«Entre amis, on doit pouvoir tout se dire»

13 Mars 2018 Par Jean-Michel Hennebert
Pour Pierre Moscovici, «ne pas être un paradis fiscal et être parfaitement conforme en matière de fiscalité sont deux choses différentes».
(Photo: Commission Européenne)

Près d’une semaine après avoir critiqué les pratiques de «planification fiscale agressive» du Grand-Duché, le commissaire européen aux Affaires économiques et monétaires détaille sa position. Et assure que «le Luxembourg a fait des progrès».

La publication, mercredi dernier, de l’analyse de la Commission sur l’état de santé du Luxembourg a fait couler beaucoup d’encre. Non pas tant sur le fond que sur la forme, Pierre Moscovici évoquant la «planification fiscale agressive» en place dans sept pays de l’UE, dont le Luxembourg. Une formulation qui avait fait bondir le gouvernement, que ce soit le Premier ministre Xavier Bettel ou le ministre des Finances, Pierre Gramegna.
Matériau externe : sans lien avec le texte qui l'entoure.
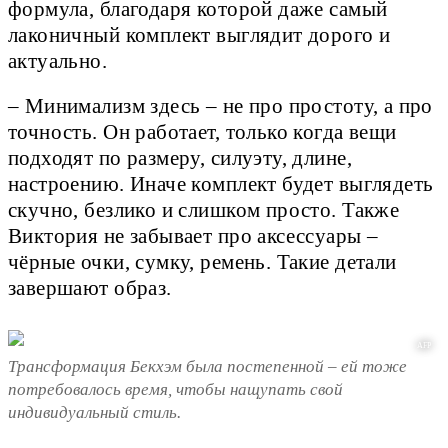
формула, благодаря которой даже самый
лаконичный комплект выглядит дорого и
актуально.
– Минимализм здесь – не про простоту, а про
точность. Он работает, только когда вещи
подходят по размеру, силуэту, длине,
настроению. Иначе комплект будет выглядеть
скучно, безлико и слишком просто. Также
Виктория не забывает про аксессуары –
чёрные очки, сумку, ремень. Такие детали
завершают образ.
AFP
Трансформация Бекхэм была постепенной – ей тоже
потребовалось время, чтобы нащупать свой
индивидуальный стиль.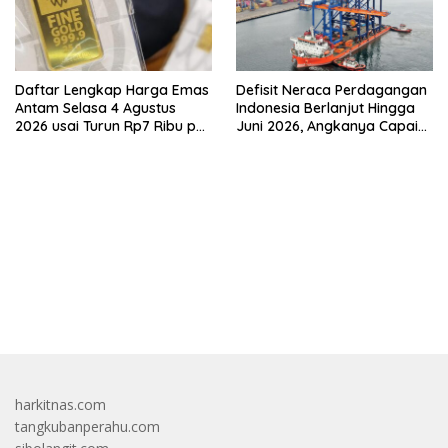
Daftar Lengkap Harga Emas
Defisit Neraca Perdagangan
Antam Selasa 4 Agustus
Indonesia Berlanjut Hingga
2026 usai Turun Rp7 Ribu per
Juni 2026, Angkanya Capai
Gram
USD450 Juta
bandar besar starlight princess1000 bagi bonus
harkitnas.com
tangkubanperahu.com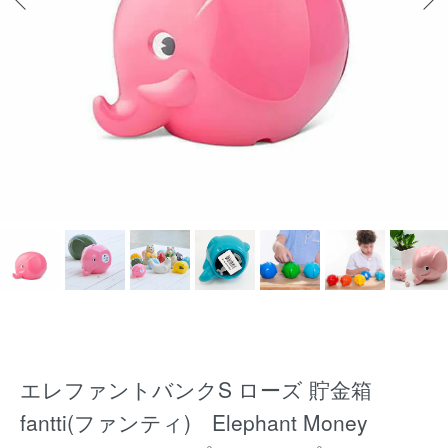
エレファントバンクS ローズ 貯金箱
fantti(ファンティ) Elephant Money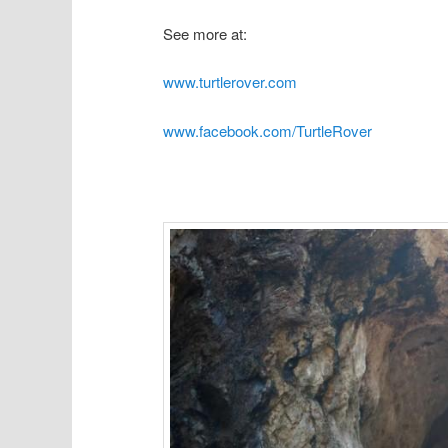
See more at:
www.turtlerover.com
www.facebook.com/TurtleRover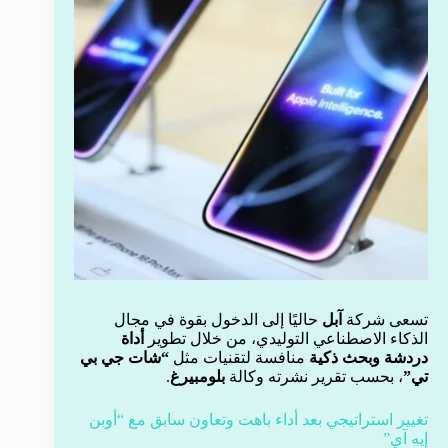
تسعى شركة
آبل
حاليًا إلى الدخول بقوة في مجال
الذكاء الاصطناعي التوليدي، من خلال تطوير
أداة
دردشة وبحث ذكية
منافسة لتقنيات مثل
“شات جي بي
تي”
، بحسب تقرير نشرته وكالة
بلومبيرغ
.
تغيير استراتيجي بعد أداء باهت وتعاون سابق مع “أوبن
إيه آي”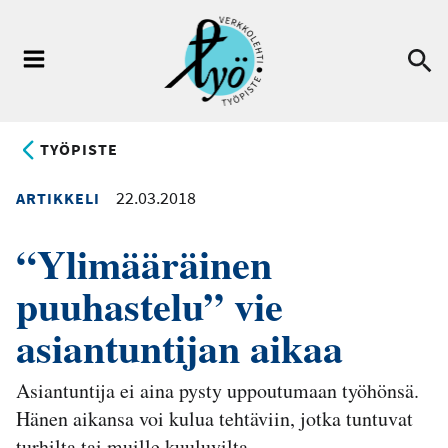
Hyppää
pääsisältöön
Ha
Valikko
TYÖPISTE
22.03.2018
ARTIKKELI
“Ylimääräinen
puuhastelu” vie
asiantuntijan aikaa
Asiantuntija ei aina pysty uppoutumaan työhönsä.
Hänen aikansa voi kulua tehtäviin, jotka tuntuvat
turhilta tai muille kuuluvilta.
Près d’une semaine après, le commissaire européen revient sur cet épisode, dans une interview accordée à nos confrères du Wort. Assurant «n’avoir épinglé personne», Pierre Moscovici réaffirme les propos qu’il tenait au cours de la semaine écoulée sur les réseaux sociaux et indique «être un surpris de l’indignation de mes amis luxembourgeois» puisque «le rapport avait été envoyé le 30 janvier». Si le Français répète ne pas avoir dit «que rien n’a été fait» et que «le Luxembourg a fait des progrès, à commencer par l’échange automatique d’informations, la directive anti-évasion fiscale et l’application des mesures Beps», il réaffirme qu’«il reste encore des progrès à faire». 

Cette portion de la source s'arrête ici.